__What the task asks__:
Nothing but the lines from the one that contains "systemen zorgen wij" through the end of the listing should appear, set down exactly.

Data for review below:

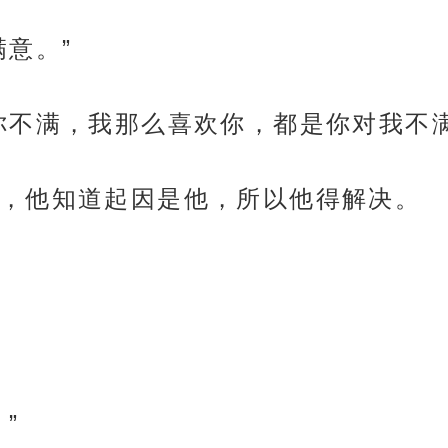
意。”
你不满，我那么喜欢你，都是你对我不满
，他知道起因是他，所以他得解决。
”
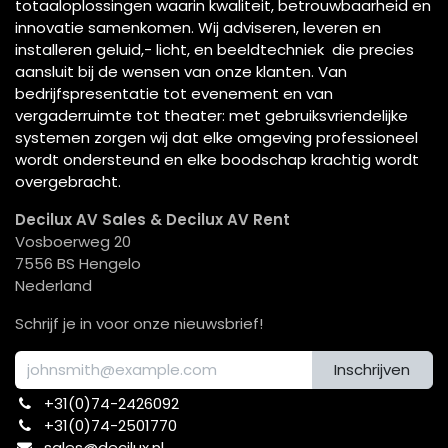
totaaloplossingen waarin kwaliteit, betrouwbaarheid en
innovatie samenkomen. Wij adviseren, leveren en
installeren geluid,- licht, en beeldtechniek die precies
aansluit bij de wensen van onze klanten. Van
bedrijfspresentatie tot evenement en van
vergaderruimte tot theater: met gebruiksvriendelijke
systemen zorgen wij dat elke omgeving professioneel
wordt ondersteund en elke boodschap krachtig wordt
overgebracht.
Decilux AV Sales & Decilux AV Rent
Vosboerweg 20
7556 BS Hengelo
Nederland
Schrijf je in voor onze nieuwsbrief!
Inschrijven
+31(0)74-2426092​
+31(0)74-2501770
sales@decilux.nl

End of Data for review.

__Task response__:
systemen zorgen wij dat elke omgeving professioneel
wordt ondersteund en elke boodschap krachtig wordt
overgebracht.
Decilux AV Sales & Decilux AV Rent
Vosboerweg 20
7556 BS Hengelo
Nederland
Schrijf je in voor onze nieuwsbrief!
Inschrijven
+31(0)74-2426092​
+31(0)74-2501770
sales@decilux.nl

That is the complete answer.